How Long Is RSV Contagious? Spread and Prevention

A person with RSV is typically contagious for 3 to 8 days. That window can start a day or two before symptoms appear, meaning you may be spreading the virus before you even realize you’re sick. For most healthy adults and older children, infectiousness fades within about a week of the first symptoms. Young infants and people with weakened immune systems can remain contagious significantly longer.

The Contagious Timeline

After exposure to RSV, symptoms usually appear within 4 to 6 days. This gap between exposure and symptoms is the incubation period. During the last day or two of that window, you’re already contagious, even though you feel fine. Once symptoms begin, viral shedding is at its highest in the early days of illness, which is when you’re most likely to spread the virus to others. As symptoms improve over the following days, the amount of virus you’re releasing drops steadily.

For a typical case, the timeline looks roughly like this: you’re exposed on day zero, feel normal for about four to six days, become contagious a day or two before your first runny nose or cough, and remain contagious for a total of 3 to 8 days. Most people are no longer spreading the virus by about a week after symptoms start.

Why Some People Stay Contagious Longer

The 3 to 8 day window applies to otherwise healthy people. Infants, especially those under six months, tend to shed the virus for longer because their immune systems are still developing and take more time to clear the infection. The same is true for children and adults with compromised immune systems. People undergoing chemotherapy, organ transplant recipients on immunosuppressive drugs, and those living with HIV can shed RSV for weeks or even months.

In rare and extreme cases, viral shedding can persist far longer than most people would expect. One published case documented a 15-month-old child undergoing intensive chemotherapy for cancer who shed RSV for seven months. That’s an outlier, but it illustrates why RSV can be so dangerous in hospital settings where vulnerable patients are close together.

How RSV Spreads During That Window

RSV travels through respiratory droplets when an infected person coughs, sneezes, or talks. It also spreads through direct contact, like kissing a child’s face, and through touching contaminated surfaces and then touching your eyes, nose, or mouth. The virus can survive on hard surfaces like doorknobs and countertops for several hours, which makes hand hygiene especially important during the contagious period.

Because viral shedding peaks in the first few days of illness, that initial stretch of coughing and congestion is when transmission risk is highest.
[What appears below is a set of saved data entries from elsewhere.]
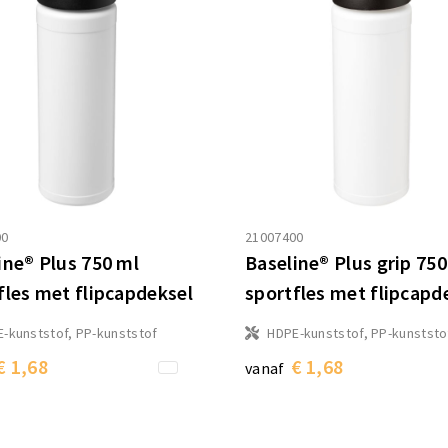
00
21007400
ine® Plus 750 ml
Baseline® Plus grip 750
fles met flipcapdeksel
sportfles met flipcapd
-kunststof, PP-kunststof
HDPE-kunststof, PP-kunststo
€ 1,68
€ 1,68
vanaf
A quick hug with a sniffly toddler on day one of their cold carries more risk than the same contact on day six, when the body has started bringing the virus under control.

When You Can Return to Normal Activities

The CDC’s current guidance for respiratory viruses, including RSV, says you can go back to work, school, or daycare when both of these have been true for at least 24 hours: your symptoms are improving overall, and you haven’t had a fever without the help of fever-reducing medication.
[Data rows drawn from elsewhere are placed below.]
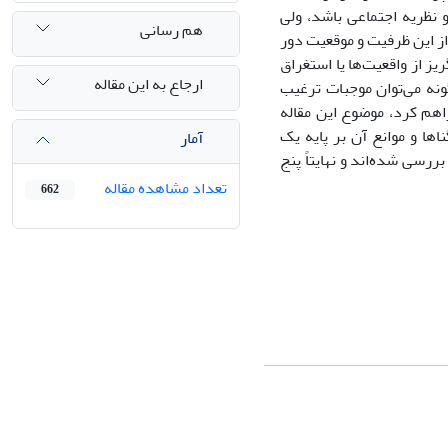
نظریه اجتماعی باشد، ولی
هم رسانی
 از این ظرفیت و موقعیت دور
یز از واقعیت‌ها یا استغراق
ارجاع به این مقاله
گونه می‌توان موجبات ترغیب
اهم کرد، موضوع این مقاله
اها و موانع آن بر پایه یک
آمار
رسی شده‌اند و نهایتاً پنج
تعداد مشاهده مقاله
662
Even after you meet those benchmarks, the CDC recommends taking extra precautions for the next five days. That includes wearing a well-fitted mask around others indoors, improving ventilation, keeping physical distance when possible, and practicing thorough hand hygiene. If your fever returns or symptoms worsen after you’ve resumed activities, the guidance is to stay home again until you’ve had another 24-hour stretch of improvement and no fever, then restart the five-day precaution period.

If you tested positive for RSV but never developed symptoms, the CDC still recommends five days of added precautions around others, since asymptomatic shedding is possible.
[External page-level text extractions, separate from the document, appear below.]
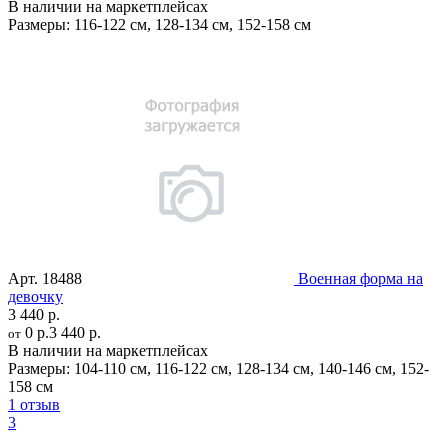
В наличии на маркетплейсах
Размеры:
116-122 см
,
128-134 см
,
152-158 см
Арт.
18488
Военная форма на
девочку
3 440 р.
0 р.
3 440 р.
от
В наличии на маркетплейсах
Размеры:
104-110 см
,
116-122 см
,
128-134 см
,
140-146 см
,
152-
158 см
1 отзыв
3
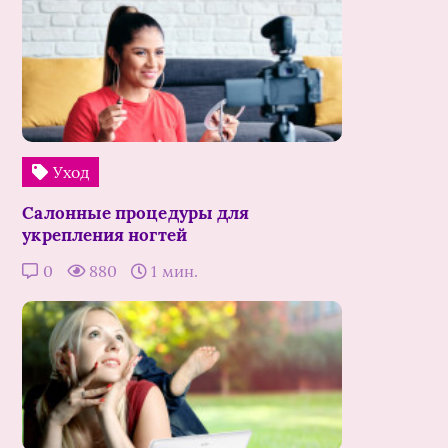
Уход
Салонные процедуры для
укрепления ногтей
0
880
1 мин.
Practical Ways to Limit Spread

Since you’re contagious before symptoms appear, perfect containment isn’t realistic. But once you know you’re sick, a few steps make a meaningful difference. Wash your hands frequently with soap and water, especially before touching shared surfaces or being near infants and older adults. Cover coughs and sneezes with a tissue or your elbow rather than your hands. Clean high-touch surfaces like light switches, phones, and faucet handles daily.

For households with a baby or someone who is immunocompromised, try to limit the sick person’s close contact with the vulnerable family member during the first several days of illness, when viral shedding is highest. Even sleeping in a separate room for those peak days can reduce the chance of transmission. RSV reinfection is common throughout life, so adults who brush off a mild cold can unknowingly pass a much more serious illness to an infant or elderly relative.